I'm recently got interested by a series of very cool videos by Math Doctor Bob, specifically the ones about to compute automorphism groups. The one puzzling me a bit is this one: Automorphism of A4
Without forcing any of you to to watch the video, I'm just resuming here what I have not understood. Basically, he's able to estimate the order of the automorphism group of $A_4$ to 24 elements, establishing finally this must be isomorphic to $S_4$. Actually these are the facts:
1) $A_4$ is made up by the identity, 3 cycles of order 2 (like (1 2)(3 4)) and 8 cycles of order 3.
2) $A_4 = <( 1 2 3), (1 2)(3 4)>$, i.e. can be generated by a cycle of order 3 and one of order 2.
So fa, so good. Here he claims 2 interesting facts, which are the core business of this question indeed:
1) if we have automorphism, we have to preserve the order of elements. So a 3 cycles has to be carried to another 3-cycles and a couple to a couple (I condensed it a bit)
Assuming the above point, the results turns out naturally as a combinatorial reasoning, i.e.
you have 8 choices for a 3-cycle and 3 choices for a (2,2)-cycle, so a total of 24 choices
This made up the order of $Aut(A_4)$. With later reasoning is desuming this must be $S_4$, indeed.
What I'm struggling with is why an automorphism of a alternating group must preserve the order.

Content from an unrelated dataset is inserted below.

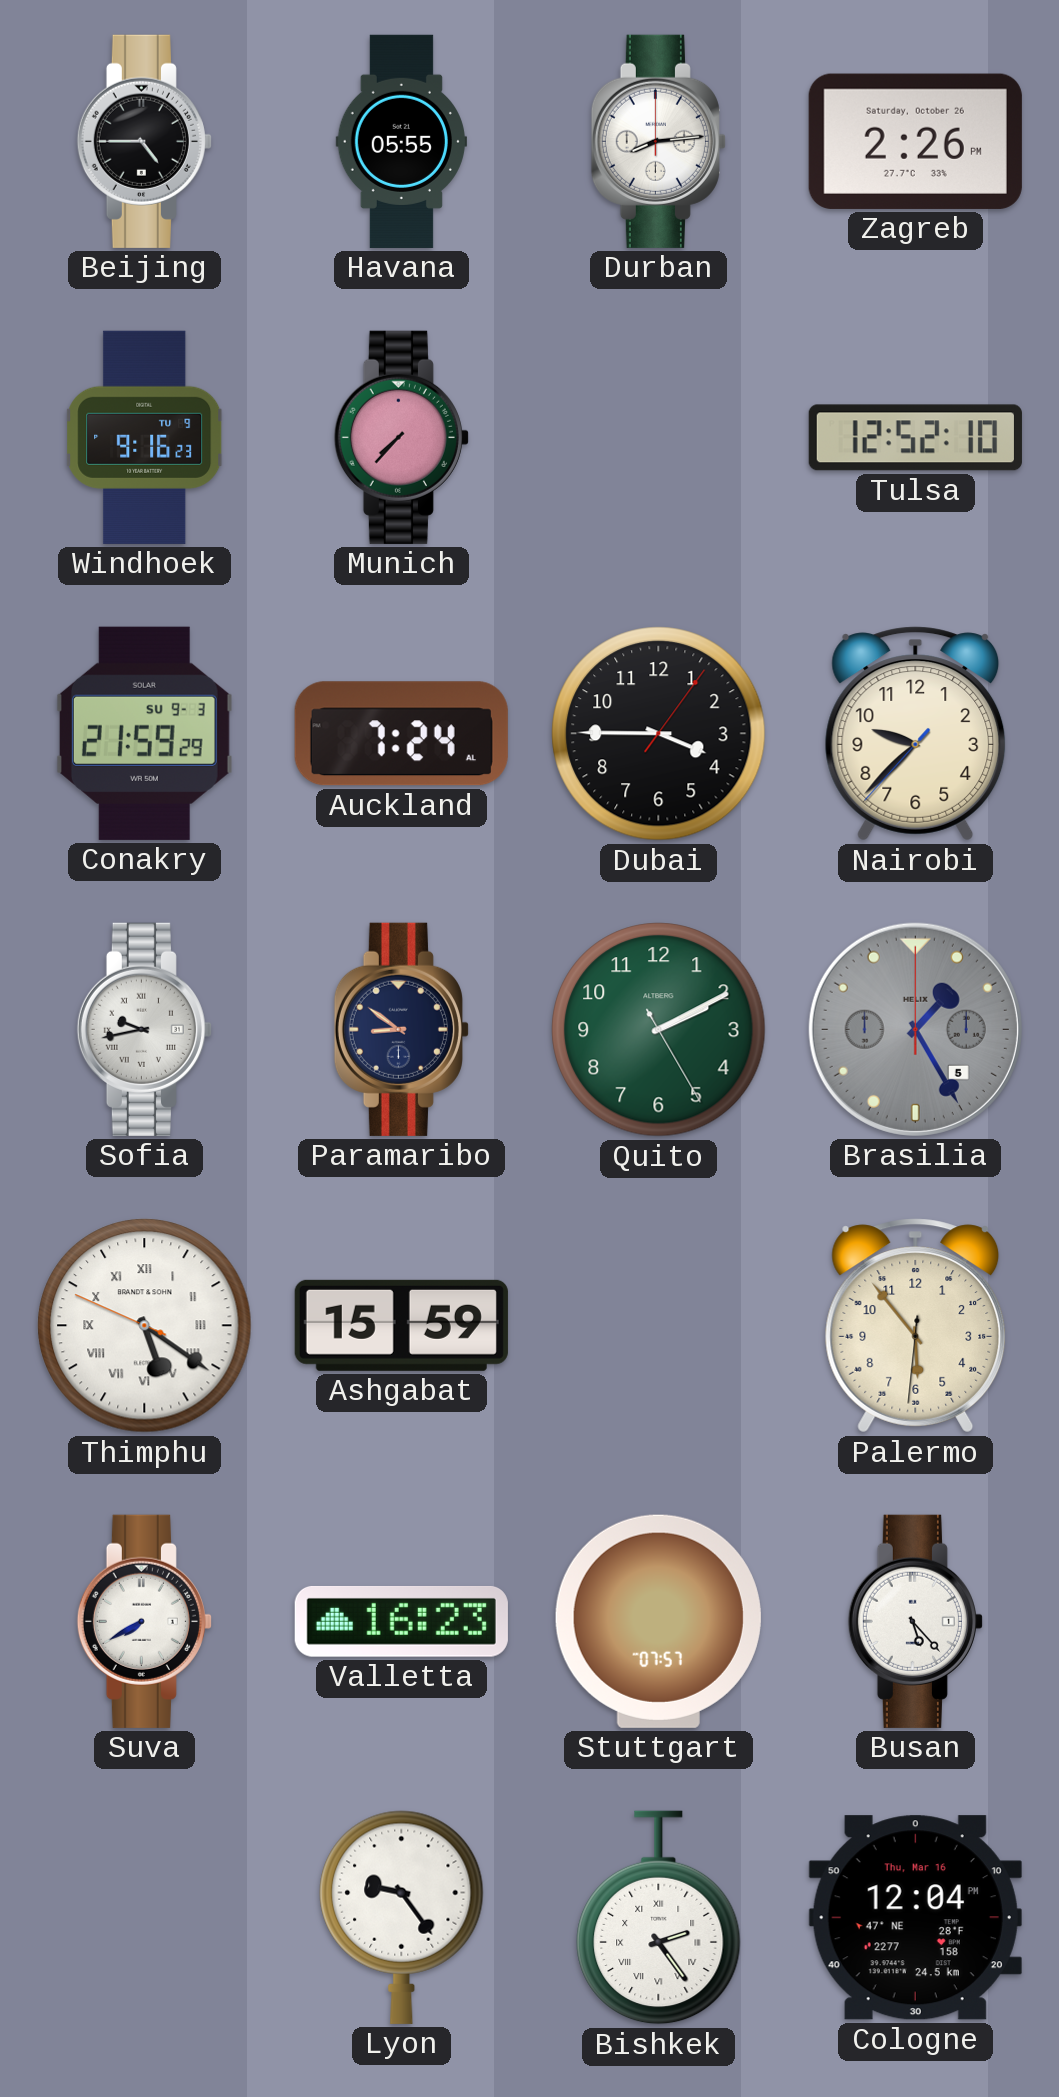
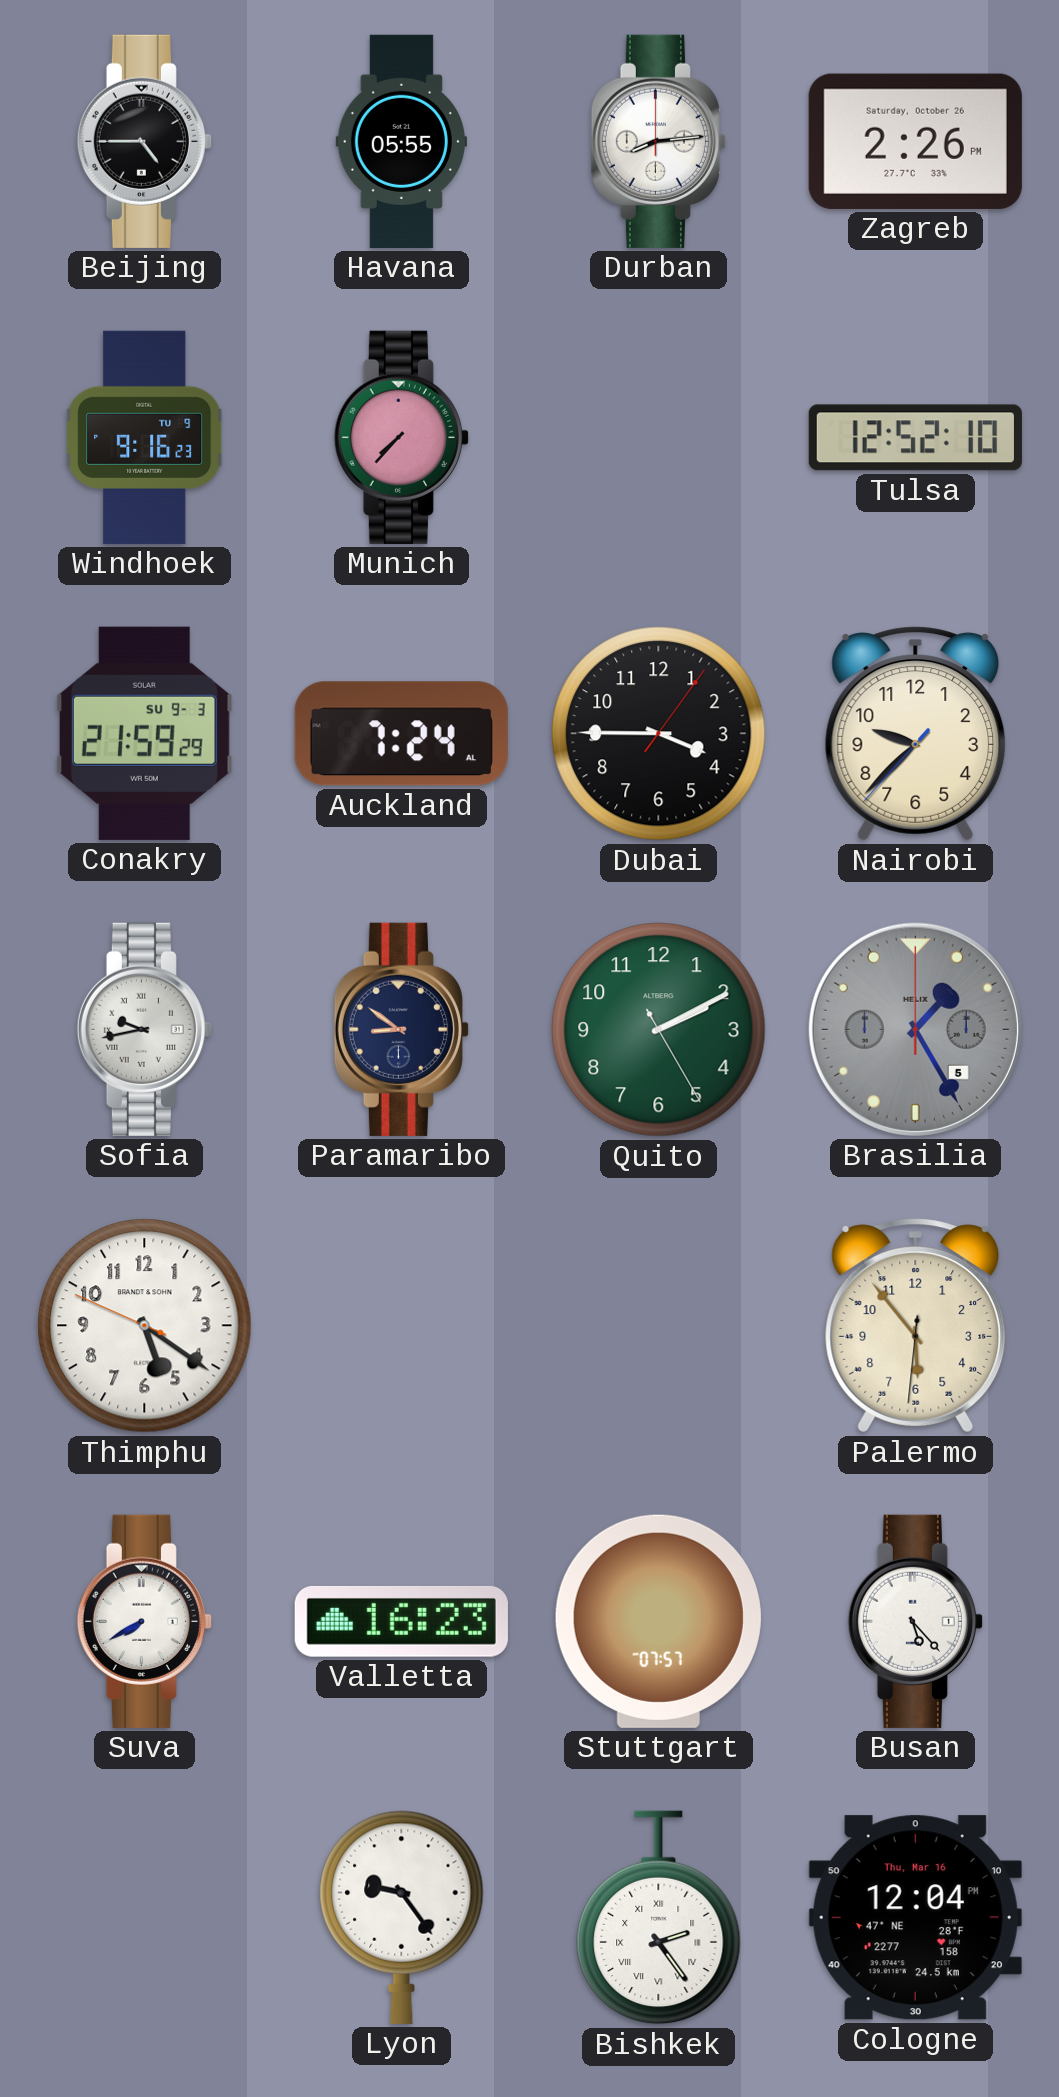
Thimphu numerals: Roman -> Arabic
Ashgabat: 15:59 -> none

I mean, these facts are clear to me:
1) $Inn(A_4) \lhd Aut(A_4)$ 2) $Inn(A_4)$ acts by conjugation and then must preserve cycle order (even this is the case in which the conjugacy classes split, however the order is guaranteed)
What I'm missing here (my bad) is it seems we are assuming $Aut(A_4)$ is made up only by $Inn(A_4)$, but this not since the $Out(A_4)$ is not trivial but being isomorphic to $\Bbb{Z}/2$. Since this latter involves an odd permutation, the order would be not guaranteed in that case.
I'm sure I'm wrong, but I don't know where.
thank for your precious support, as always.